Work instruction: Quote the records that follow in full and exactly; leave out the pictures.

[[ Dataset content, beginning ]]

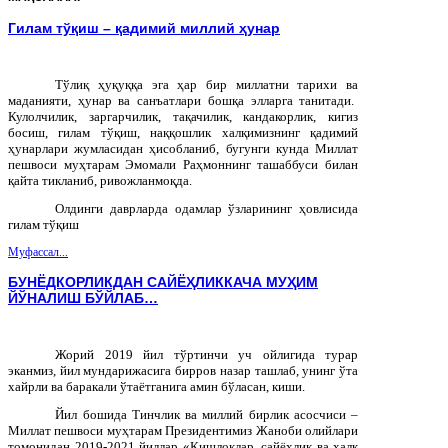
Гилам тўқиш – қадимий миллий ҳунар
Тўлиқ
ҳуқуққа
эга
ҳар
бир
миллатни
тарихи
ва
маданияти
,
ҳунар
ва
санъатлари
бошқа
элларга
танитади
.
Кулолчилик, заргарчилик, тақачилик, кандакорлик, кигиз
босиш, гилам тўқиш, наққошлик халқимизнинг қадимий
ҳунарлари жумласидан ҳисобланиб, бугунги кунда Миллат
пешвоси муҳтарам Эмомали Раҳмоннинг ташаббуси билан
қайта тикланиб, ривожланмоқда.
Олдинги даврларда одамлар ўзларининг ҳовлисида
гилам тўқиш
Муфассал...
БУНЁДКОРЛИКДАН САЙЁҲЛИККАЧА МУҲИМ
ЙЎНАЛИШ БЎЙЛАБ…
Жорий 2019 йил тўртинчи уч ойлигида турар
эканмиз, йил мундарижасига бирров назар ташлаб, унинг ўта
хайрли ва баракали ўтаётганига амин бўласан, киши.
Йил бошида Тинчлик ва миллий бирлик асосчиси –
Миллат пешвоси муҳтарам Президентимиз Жаноби олийлари
томонидан 2019-2021 йиллар «Қишлоқлар, сайёҳлик ва халқ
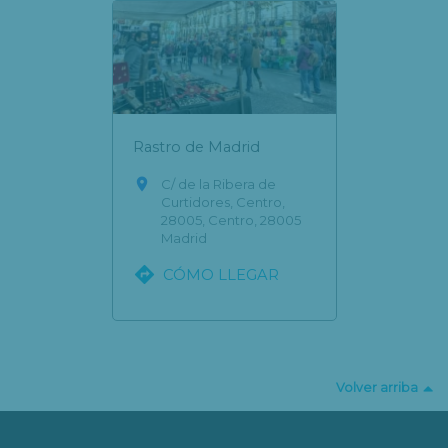
Rastro de Madrid

C/ de la Ribera de
Curtidores, Centro,
28005, Centro, 28005
Madrid

CÓMO LLEGAR
Volver arriba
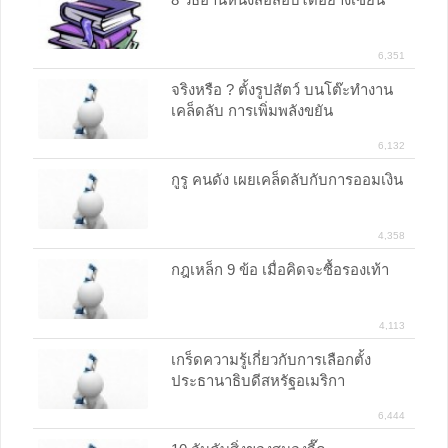
6,351
จริงหรือ ? ตั้งรูปสัตว์ บนโต๊ะทำงาน
เคล็ดลับ การเพิ่มพลังขยัน
6,132
กูรู คนดัง เผยเคล็ดลับกับการออมเงิน
4,358
กฎเหล็ก 9 ข้อ เมื่อคิดจะซื้อรองเท้า
4,113
เกร็ดความรู้เกี่ยวกับการเลือกตั้ง
ประธานาธิบดีสหรัฐอเมริกา
6,444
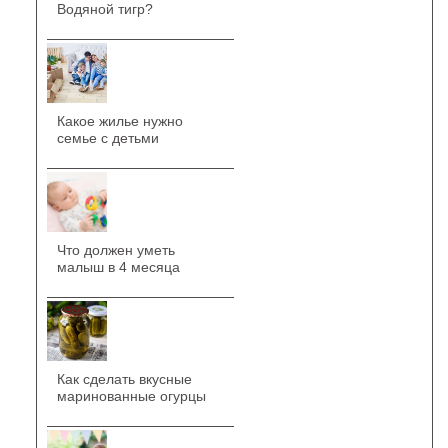
Водяной тигр?
Какое жилье нужно
семье с детьми
Что должен уметь
малыш в 4 месяца
Как сделать вкусные
маринованные огурцы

[[ Dataset content, end ]]

Response to the exercise:
Гилам тўқиш – қадимий миллий ҳунар
Тўлиқ
ҳуқуққа
эга
ҳар
бир
миллатни
тарихи
ва
маданияти
,
ҳунар
ва
санъатлари
бошқа
элларга
танитади
.
Кулолчилик, заргарчилик, тақачилик, кандакорлик, кигиз
босиш, гилам тўқиш, наққошлик халқимизнинг қадимий
ҳунарлари жумласидан ҳисобланиб, бугунги кунда Миллат
пешвоси муҳтарам Эмомали Раҳмоннинг ташаббуси билан
қайта тикланиб, ривожланмоқда.
Олдинги даврларда одамлар ўзларининг ҳовлисида
гилам тўқиш
Муфассал...
БУНЁДКОРЛИКДАН САЙЁҲЛИККАЧА МУҲИМ
ЙЎНАЛИШ БЎЙЛАБ…
Жорий 2019 йил тўртинчи уч ойлигида турар
эканмиз, йил мундарижасига бирров назар ташлаб, унинг ўта
хайрли ва баракали ўтаётганига амин бўласан, киши.
Йил бошида Тинчлик ва миллий бирлик асосчиси –
Миллат пешвоси муҳтарам Президентимиз Жаноби олийлари
томонидан 2019-2021 йиллар «Қишлоқлар, сайёҳлик ва халқ
Rastro de Madrid

C/ de la Ribera de
Curtidores, Centro,
28005, Centro, 28005
Madrid

CÓMO LLEGAR
Volver arriba
6,351
จริงหรือ ? ตั้งรูปสัตว์ บนโต๊ะทำงาน
เคล็ดลับ การเพิ่มพลังขยัน
6,132
กูรู คนดัง เผยเคล็ดลับกับการออมเงิน
4,358
กฎเหล็ก 9 ข้อ เมื่อคิดจะซื้อรองเท้า
4,113
เกร็ดความรู้เกี่ยวกับการเลือกตั้ง
ประธานาธิบดีสหรัฐอเมริกา
6,444
Водяной тигр?
Какое жилье нужно
семье с детьми
Что должен уметь
малыш в 4 месяца
Как сделать вкусные
маринованные огурцы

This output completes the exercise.